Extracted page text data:

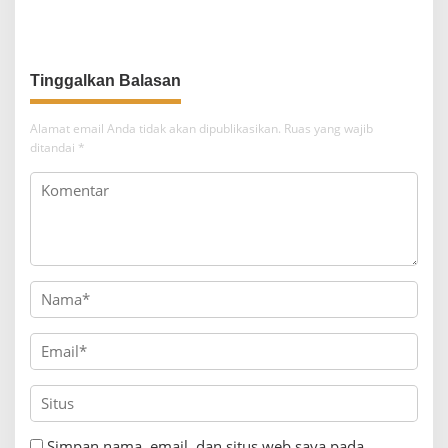
Surabaya
Jalan dan Solusi Taktis
Tinggalkan Balasan
Alamat email Anda tidak akan dipublikasikan.
Ruas yang wajib
ditandai
*
Simpan nama, email, dan situs web saya pada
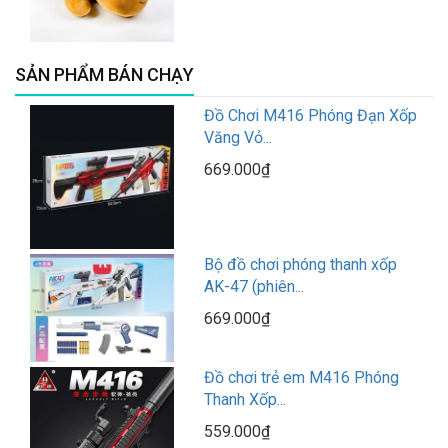
SẢN PHẨM BÁN CHẠY
Đồ Chơi M416 Phóng Đạn Xốp
Văng Vỏ...
669.000₫
Bộ đồ chơi phóng thanh xốp
AK-47 (phiên...
669.000₫
Đồ chơi trẻ em M416 Phóng
Thanh Xốp...
559.000₫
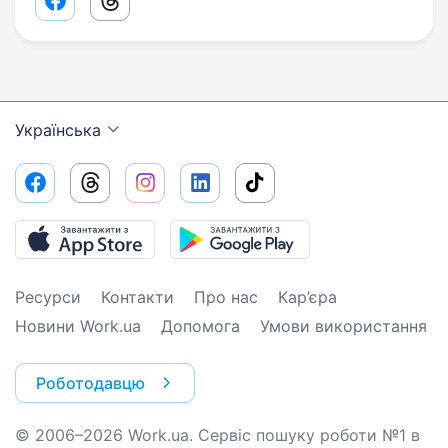
Facebook share link
Threads share link
Українська
Ресурси
Контакти
Про нас
Кар’єра
Новини Work.ua
Допомога
Умови використання
Роботодавцю
© 2006–2026 Work.ua. Сервіс пошуку роботи №1 в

Exercise directions |
Could you retype every line above exactly as it appears, skipping the pictures?

Task output |
Surabaya
Jalan dan Solusi Taktis
Tinggalkan Balasan
Alamat email Anda tidak akan dipublikasikan.
Ruas yang wajib
ditandai
*
Simpan nama, email, dan situs web saya pada
SẢN PHẨM BÁN CHẠY
Đồ Chơi M416 Phóng Đạn Xốp
Văng Vỏ...
669.000₫
Bộ đồ chơi phóng thanh xốp
AK-47 (phiên...
669.000₫
Đồ chơi trẻ em M416 Phóng
Thanh Xốp...
559.000₫
Facebook share link
Threads share link
Українська
Ресурси
Контакти
Про нас
Кар’єра
Новини Work.ua
Допомога
Умови використання
Роботодавцю
© 2006–2026 Work.ua. Сервіс пошуку роботи №1 в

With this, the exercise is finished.